Task statement.
For every line in the material below that holds "chiều", report the line.

Task input.
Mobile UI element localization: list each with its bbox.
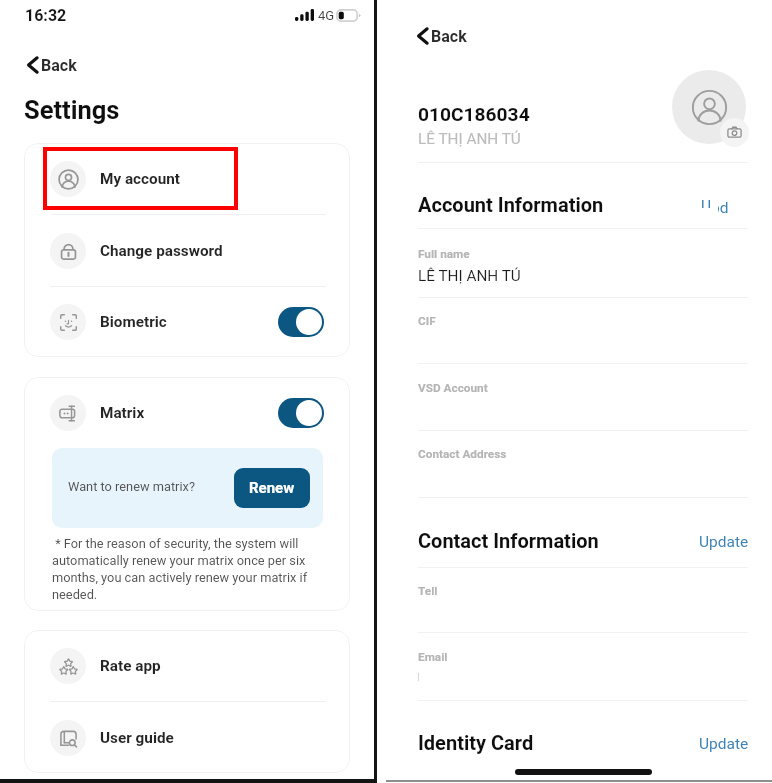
button[interactable]: Toggle Matrix [278,398,324,428]
button[interactable]: Matrix [24,377,350,448]
staticText: Update [699,533,749,551]
staticText: Change password [100,242,223,260]
staticText: Renew [249,479,295,497]
button[interactable]: Back [417,26,467,46]
staticText: Full name [418,247,470,261]
staticText: Contact Address [418,447,507,461]
staticText: Update [701,197,718,208]
staticText: Rate app [100,657,161,675]
staticText: User guide [100,729,174,747]
button[interactable]: Back [27,55,77,75]
staticText: Contact Information [418,529,599,552]
staticText: Tell [418,584,438,598]
staticText: Back [41,56,77,75]
staticText: Want to renew matrix? [68,479,195,494]
button[interactable]: Rate app [24,630,350,701]
staticText: * For the reason of security, the system… [52,536,324,602]
button[interactable]: Renew [234,468,310,508]
button[interactable]: Toggle Biometric [278,307,324,337]
staticText: CIF [418,314,436,328]
staticText: Biometric [100,313,167,331]
staticText: Matrix [100,404,145,422]
button[interactable]: Update [699,533,749,551]
button[interactable]: My account [24,143,350,214]
button[interactable]: Profile photo [672,70,746,144]
staticText: 4G [318,8,335,23]
staticText: Back [431,27,467,46]
staticText: 16:32 [25,6,67,25]
staticText: My account [100,170,181,188]
staticText: Email [418,650,448,664]
staticText: Identity Card [418,731,534,754]
button[interactable]: Biometric [24,287,350,357]
button[interactable]: Change password [24,215,350,286]
staticText: Update [718,199,732,217]
button[interactable]: Update [699,735,749,753]
staticText: LÊ THỊ ANH TÚ [418,267,521,285]
staticText: Update [699,735,749,753]
staticText: LÊ THỊ ANH TÚ [418,130,521,148]
staticText: Account Information [418,193,604,216]
button[interactable]: User guide [24,702,350,773]
staticText: VSD Account [418,381,488,395]
staticText: Settings [24,95,120,125]
staticText: 010C186034 [418,103,530,126]
button[interactable]: Update [701,197,749,217]
button[interactable]: Change photo [720,118,749,147]
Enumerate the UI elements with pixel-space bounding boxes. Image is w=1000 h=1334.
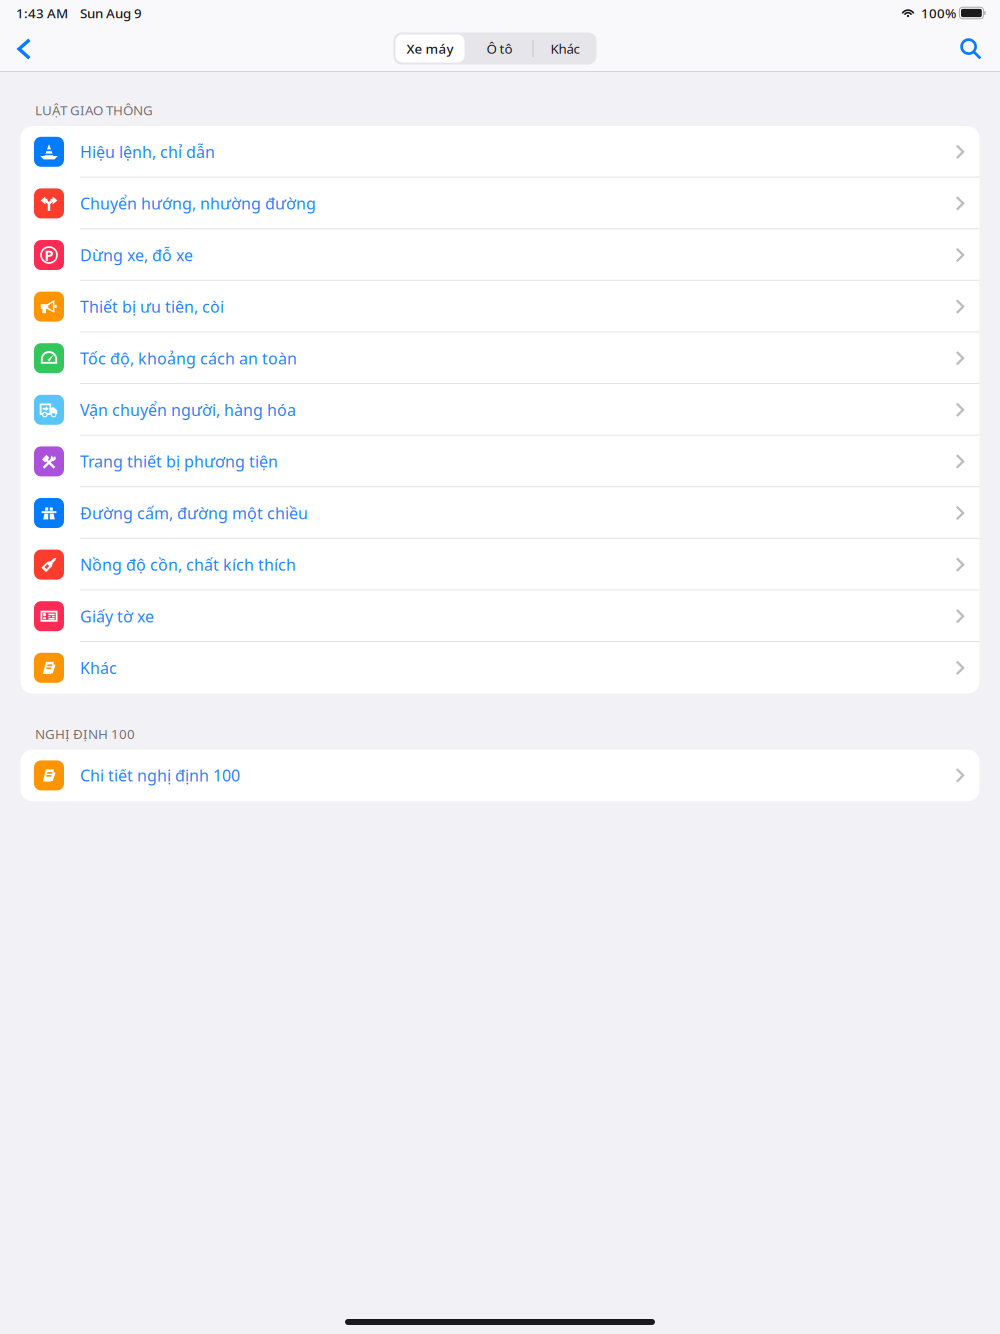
- button[interactable]: Hiệu lệnh, chỉ dẫn: [20, 126, 980, 178]
- button[interactable]: Ô tô: [466, 32, 532, 64]
- staticText: Sun Aug 9: [80, 4, 142, 22]
- button[interactable]: Chi tiết nghị định 100: [20, 750, 980, 801]
- staticText: Nồng độ cồn, chất kích thích: [80, 554, 296, 575]
- staticText: LUẬT GIAO THÔNG: [35, 101, 153, 119]
- button[interactable]: Chuyển hướng, nhường đường: [20, 178, 980, 229]
- staticText: Trang thiết bị phương tiện: [80, 451, 278, 472]
- button[interactable]: Back: [6, 26, 42, 72]
- button[interactable]: Vận chuyển người, hàng hóa: [20, 384, 980, 436]
- staticText: Khác: [80, 657, 117, 678]
- staticText: Xe máy: [406, 40, 454, 57]
- staticText: NGHỊ ĐỊNH 100: [35, 725, 135, 743]
- staticText: Ô tô: [486, 40, 512, 57]
- staticText: Chi tiết nghị định 100: [80, 765, 240, 786]
- button[interactable]: P: [20, 229, 980, 281]
- button[interactable]: Trang thiết bị phương tiện: [20, 436, 980, 487]
- staticText: Thiết bị ưu tiên, còi: [80, 296, 224, 317]
- staticText: 100%: [921, 4, 956, 22]
- button[interactable]: Khác: [20, 642, 980, 694]
- button[interactable]: Nồng độ cồn, chất kích thích: [20, 539, 980, 590]
- staticText: P: [44, 245, 54, 265]
- staticText: Dừng xe, đỗ xe: [80, 244, 193, 266]
- staticText: Khác: [550, 40, 580, 57]
- button[interactable]: Giấy tờ xe: [20, 590, 980, 642]
- staticText: Đường cấm, đường một chiều: [80, 502, 308, 524]
- button[interactable]: Khác: [534, 32, 596, 64]
- button[interactable]: Xe máy: [394, 32, 466, 64]
- staticText: Chuyển hướng, nhường đường: [80, 193, 316, 214]
- staticText: 1:43 AM: [16, 4, 68, 22]
- staticText: Giấy tờ xe: [80, 606, 154, 627]
- button[interactable]: Đường cấm, đường một chiều: [20, 487, 980, 539]
- staticText: Tốc độ, khoảng cách an toàn: [80, 348, 297, 369]
- staticText: Hiệu lệnh, chỉ dẫn: [80, 141, 215, 162]
- staticText: Vận chuyển người, hàng hóa: [80, 399, 296, 420]
- button[interactable]: Thiết bị ưu tiên, còi: [20, 281, 980, 332]
- button[interactable]: Tốc độ, khoảng cách an toàn: [20, 332, 980, 384]
- button[interactable]: Search: [948, 26, 994, 72]
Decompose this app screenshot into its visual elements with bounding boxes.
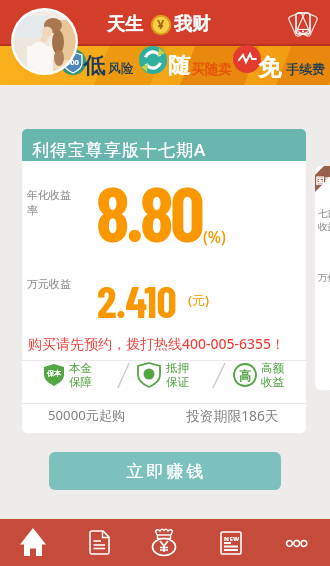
staticText: 万元收益: [27, 277, 71, 291]
staticText: 国泰: [316, 176, 330, 187]
staticText: 天生: [107, 13, 143, 36]
staticText: 50000元起购: [48, 406, 126, 424]
staticText: 8.80: [96, 166, 202, 257]
staticText: 高额: [261, 361, 284, 375]
staticText: 保本: [47, 369, 61, 378]
staticText: 率: [27, 203, 38, 217]
staticText: 低: [83, 52, 105, 80]
staticText: 本金: [69, 361, 92, 375]
staticText: 万份: [318, 272, 330, 284]
staticText: 利得宝尊享版十七期A: [32, 138, 207, 161]
staticText: 我财: [174, 13, 210, 36]
staticText: (%): [203, 226, 226, 247]
button[interactable]: [132, 519, 198, 566]
staticText: 七日: [318, 208, 330, 220]
staticText: 购买请先预约，拨打热线400-005-6355！: [28, 334, 286, 353]
staticText: 保证: [166, 375, 189, 389]
staticText: 2.410: [97, 273, 177, 326]
button[interactable]: [264, 519, 330, 566]
staticText: 收益: [261, 375, 284, 389]
staticText: 高: [239, 368, 251, 383]
staticText: 投资期限186天: [186, 406, 279, 425]
staticText: 抵押: [166, 361, 189, 375]
staticText: 随: [168, 52, 190, 80]
button[interactable]: [66, 519, 132, 566]
staticText: 年化收益: [27, 188, 71, 202]
staticText: 收益: [318, 221, 330, 233]
staticText: 手续费: [286, 61, 325, 77]
staticText: 100: [66, 57, 79, 67]
staticText: (元): [188, 291, 210, 309]
staticText: 风险: [108, 61, 133, 77]
staticText: 立即赚钱: [125, 461, 205, 482]
staticText: 免: [258, 53, 281, 82]
staticText: 买随卖: [191, 61, 232, 78]
button[interactable]: [0, 519, 66, 566]
button[interactable]: 立即赚钱: [49, 452, 281, 490]
staticText: ¥: [157, 15, 165, 33]
button[interactable]: [283, 6, 323, 42]
staticText: NEW: [224, 535, 240, 543]
staticText: 保障: [69, 375, 92, 389]
button[interactable]: NEW: [198, 519, 264, 566]
button[interactable]: [22, 129, 306, 433]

Response area.
- staticText: Đường cấm, đường một chiều: [80, 502, 308, 524]
- button[interactable]: Đường cấm, đường một chiều: [20, 487, 980, 539]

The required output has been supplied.